Le plat: le porc d’Amsterdam!

*Flo, ça s’adresse à toi: je ne pouvais pas laisser passer l’occasion de te taquiner. VIVE LES PAYS-BAS. 

Le plat c’est sérieux! Je sais qu’à Noël traditionnellement c’est la dinde, voire d’autres volailles, plus petites, plus adaptées à nos fours et à des tablées moins conséquentes. En tous cas ici. Car j’ai demandé à Floriana, vous savez la responsable du club Carbonara, de nous parler d’une recette traditionnelle italienne. J’ai des souvenirs encore émus et très repus de réveillons italiens. Ça ne rigole pas avec la bouffe, en Italie, au quotidien. Alors je vous laisse imaginer les jours de fêtes. La mamma, et toutes les autres, grandes ou petites sur le pont, dès l’aube. Ça rissole, ça frit, ça pétrit, ça touille, ça se bouscule, ça frémit, ça remue, et bout, et emballe, et réserve au frais… Y a dans cette grouillance, dans cette urgence, dans ce plaisir de remplir les estomacs un amour  infini. Des rires et des engueulades à n’en plus finir. La nourriture en Italie, peut-être encore un peu plus qu’ailleurs ne sert pas qu’à contenter les panses: elle caresse l’âme, et vous parle de petites et grandes histoires.

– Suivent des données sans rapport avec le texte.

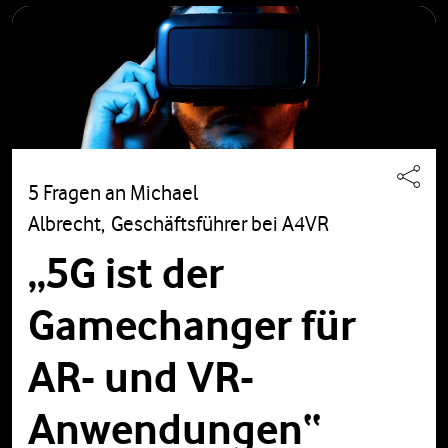
5 Fragen an Michael
Albrecht, Geschäftsführer bei A4VR
„5G ist der
Gamechanger für
AR- und VR-
Anwendungen“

Un brodo et des cappelletti, dans le froid acéré et le brouillard compact de la pianura padana, c’est simple, c’est délicieux, ça se partage, et ça réchauffe les cœurs les plus tristes. Pour comprendre il ne te reste désormais et selon toute évidence plus qu’à rappliquer à Parme entre décembre et février, et ce, tous les hivers que le ciel fera.

L’autre plat traditionnel d’Emilie-Romagne en période de Noel, c’est le cotechino con le lenticchie. 

L’Italie n’a rien inventé de plus rustique que le cotechino con le lenticchie.

Ça ressemble un peu au « petit salé aux lentilles » auvergnat, puisque c’est aussi un morceau de porc bien bien gras accompagné de fines lentilles revenues dans de l’huile d’olive, quelques aromates, et un peu de pulpe de tomates. Personnellement, j’en rafole. Mais alors, qu’est-ce que le cotechino ?

Pour le savoir, on va lire le beau billet de Floriana.

Voilà, c’est fait? J’ai faim, moi!

Qu’est-ce qu’on boit avec ça?

C’est un plat tout simple, il ne s’embarrasse pas de falbalas, on n’a pas envie de se la péter avec des appellations ronflantes, on a juste envie de bon, de fruité, de tendresse, quoi.

Et la tendresse, bordel?

Moi je vous l’offre, un angelot qui sonne les cloches, trop mignon.

Je vous l’accorde, saint-émilion est un classique. Mais cette découverte-ci est vraiment chouette comme tout.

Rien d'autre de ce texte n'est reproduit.